Buyer must give us the opportunity to inspect alleged defects in situ either by ourselves or through a representative. Changes to an item of delivery will result in loss of warranty.

Where an item of sale is defective, we shall have the duty to effect repair or replacement, provided the defect is of more than only minor nature. Should remedy be impossible or unreasonable, we shall have the right to refuse to effect remedy.

Excluded from warranty is all damage arising from improper treatment, wrong operation or failure to comply with our fitting instructions or with standards or local installation regulations. Claims for remedy, compensation or replacement shall lapse after one year (or five years in the case of items which are customarily used for buildings and have caused their defectiveness). Claims to a price reduction or to exercise of the right of repudiation shall be barred if the claim to remedy has expired and we cite such expiry.

We shall have the right to refuse to effect remedy for as long as Buyer has not fulfilled his payment obligations in a scope equivalent to the defect-free part of our performance. Where remedy is impossible or our attempts at remedy have failed or where we have the right to refuse to effect remedy, Buyer may either reduce the purchase price accordingly or repudiate the contract.

All other claims, on any legal grounds whatsoever, are barred unless provided otherwise in the following paragraph. This applies in particular to claims for damage not to the item of sale itself and to claims for compensation for loss of profit.

The foregoing exclusion of liability shall not apply insofar as an exclusion or limitation of liability for damages arising from injury to life, limb or health arising from a deliberate or negligent breach of duty of the user or a deliberate or negligent breach of duty of a legal representative or vicarious agent of the user is agreed; nor shall it apply insofar as an exclusion or limitation of liability in respect of other damage arising from a deliberate or grossly negligent breach of duty of the user or a deliberate or grossly negligent breach of duty of a legal representative or vicarious agent of the user is agreed. Insofar as we should culpably breach a material contractual duty, our liability shall be limited to the damage typical for the type of contract concerned. Nor shall the exclusion of liability apply in cases in which we have liability under product liability law for faults or defects in the item of delivery resulting in personal injury or damage to property in the case of privately used items. Nor shall the exclusion of warranty apply where we have given our guarantee or warranted properties if a defect covered by the warranty triggers liability of the user. The same shall also apply accordingly in the case of refund of expenses.

9. Return of materials

We generally do not take back delivered goods. If we should exceptionally decide to do so, all costs of the reverse transaction shall be borne by Buyer. We shall have the right to make a flat-rate charge for reverse transaction handling of 25 % of the value of the goods provided the goods are returned in perfect and unused condition. The return of goods made to Buyer’s specifications and goods procured to order shall in all cases be barred.

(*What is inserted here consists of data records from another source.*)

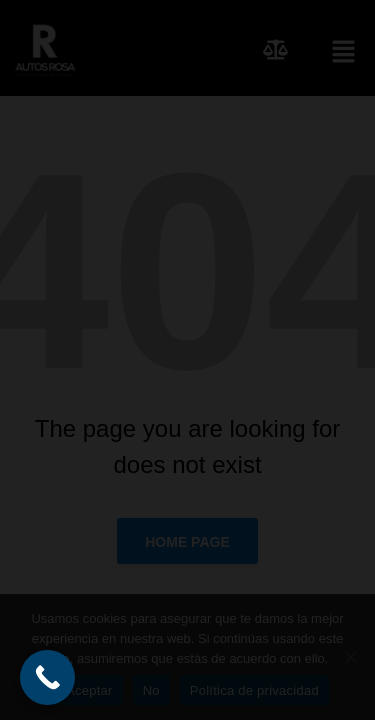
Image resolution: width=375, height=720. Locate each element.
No (151, 690)
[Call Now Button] (47, 677)
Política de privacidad (254, 690)
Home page (187, 542)
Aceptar (89, 690)
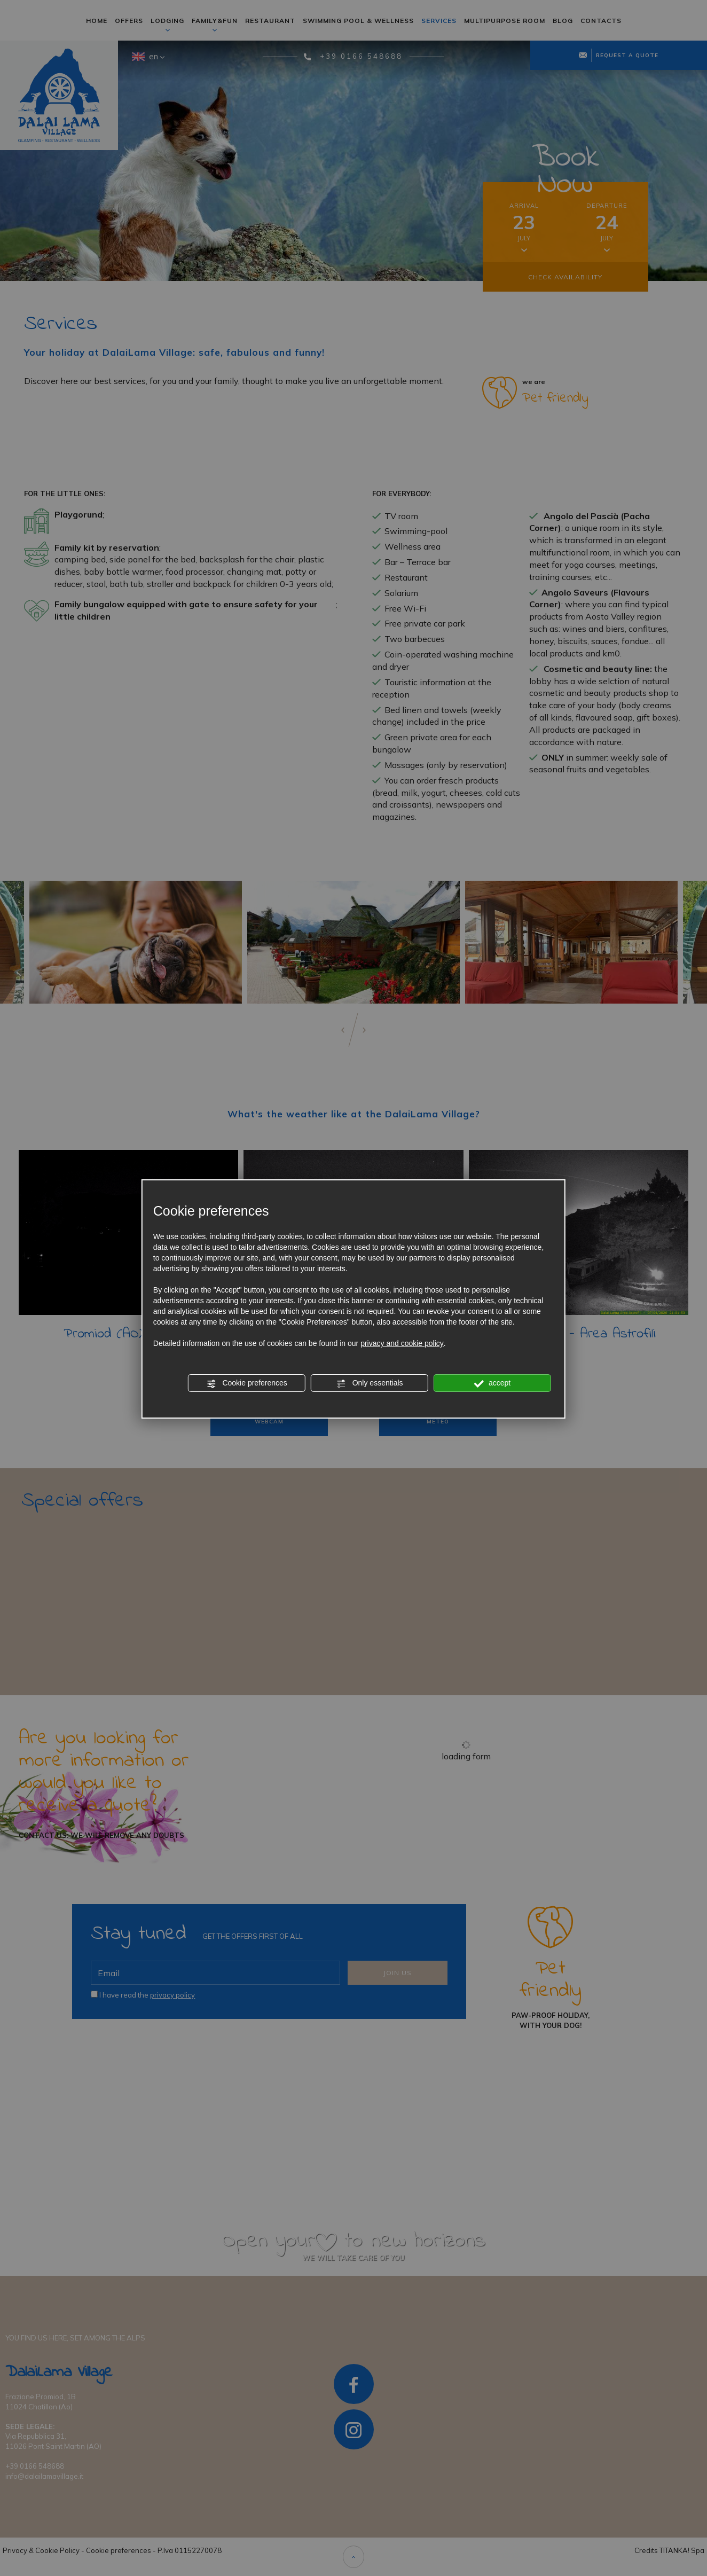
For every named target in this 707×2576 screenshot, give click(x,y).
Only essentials (369, 1383)
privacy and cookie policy (402, 1343)
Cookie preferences (247, 1383)
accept (492, 1383)
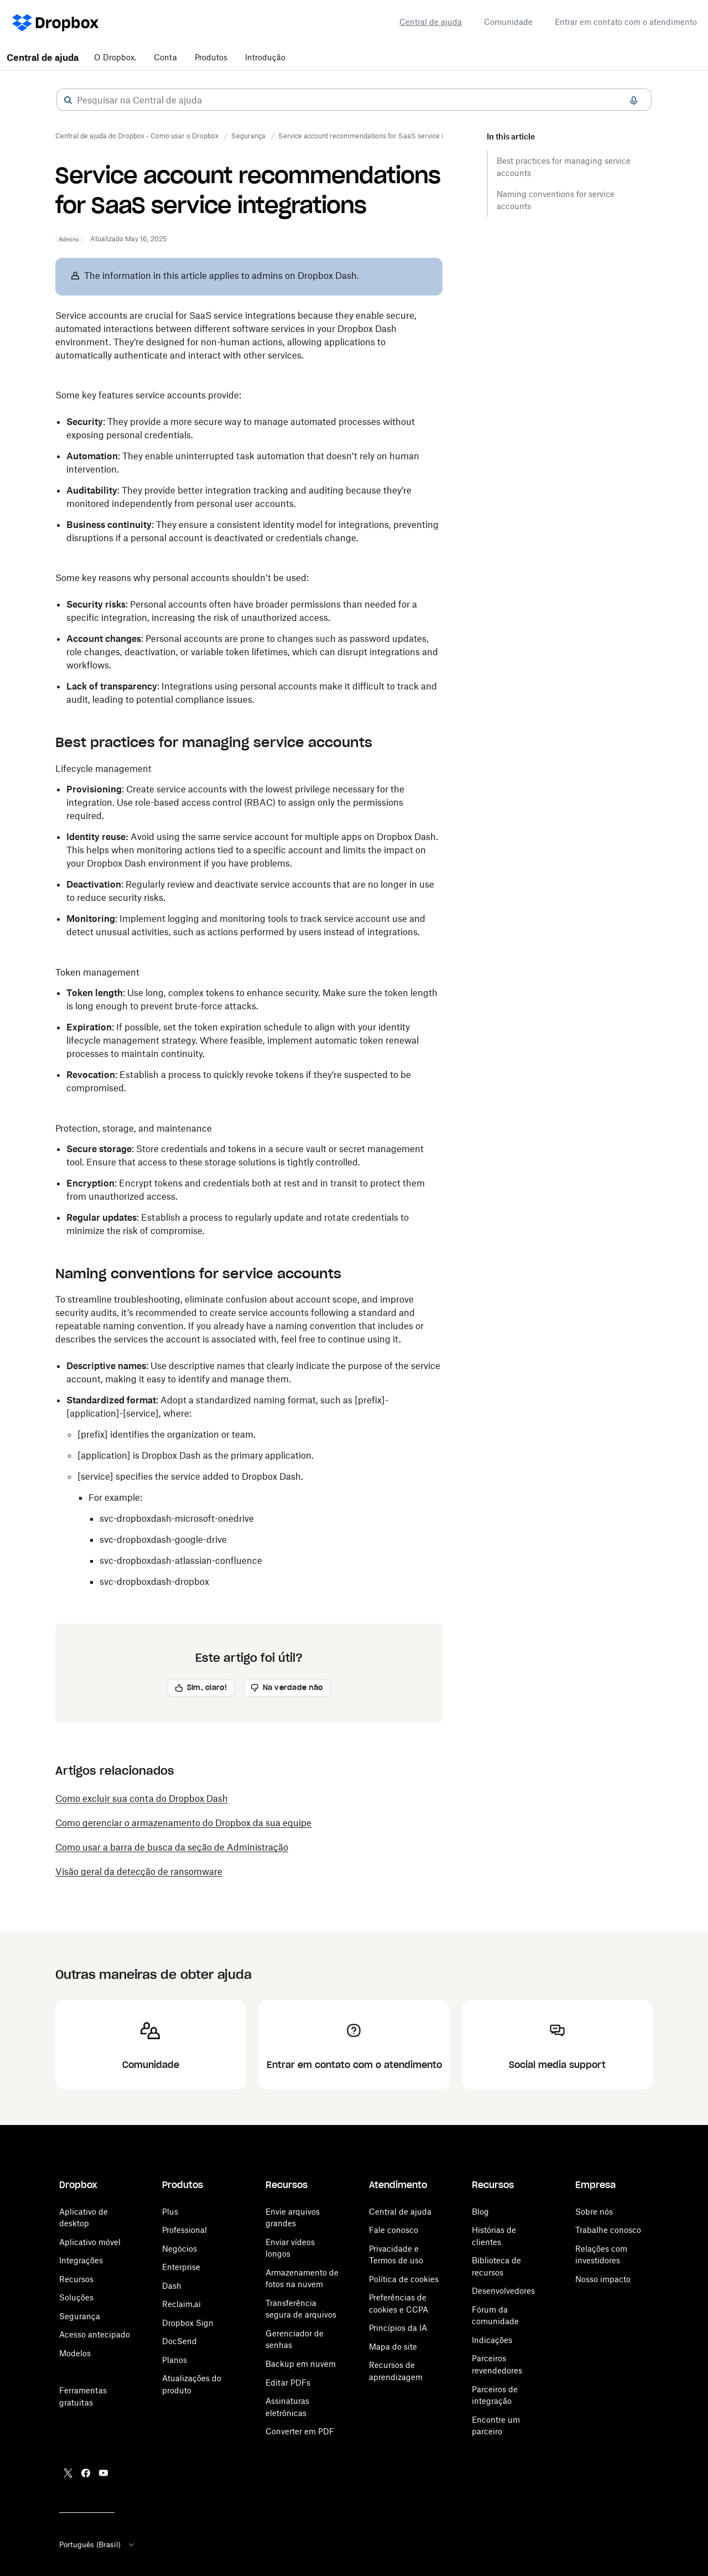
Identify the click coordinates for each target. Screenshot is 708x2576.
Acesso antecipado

10. Place of performance / Legal venue / Applicable law

The place of performance for delivery is the place of dispatch. The place of performance for all other matters in connection with contract performance and the legal venue for both parties shall be Bochum. This also applies to legal actions relating to bills of exchange and cheques.

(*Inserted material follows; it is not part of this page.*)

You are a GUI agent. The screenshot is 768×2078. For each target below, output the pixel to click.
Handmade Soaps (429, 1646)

We shall have the right to bring action against Buyer at his general place of jurisdiction.

The law of the Federal Republic of Germany shall apply. The UN Convention on Contracts for the International Sale of Goods (CISG) shall not apply.

The foregoing shall also apply to all those who assume liability for Buyer’s obligations (e.g. purchasing associations).

11. Miscellaneous

Should any of the provisions of these General Terms and Conditions of Sale be or become wholly or partially invalid, the other provisions shall nevertheless remain in full force and effect and the parties undertake to agree a provision which most nearly allows the economic outcome intended by the sense and purpose of the invalid provision to be achieved.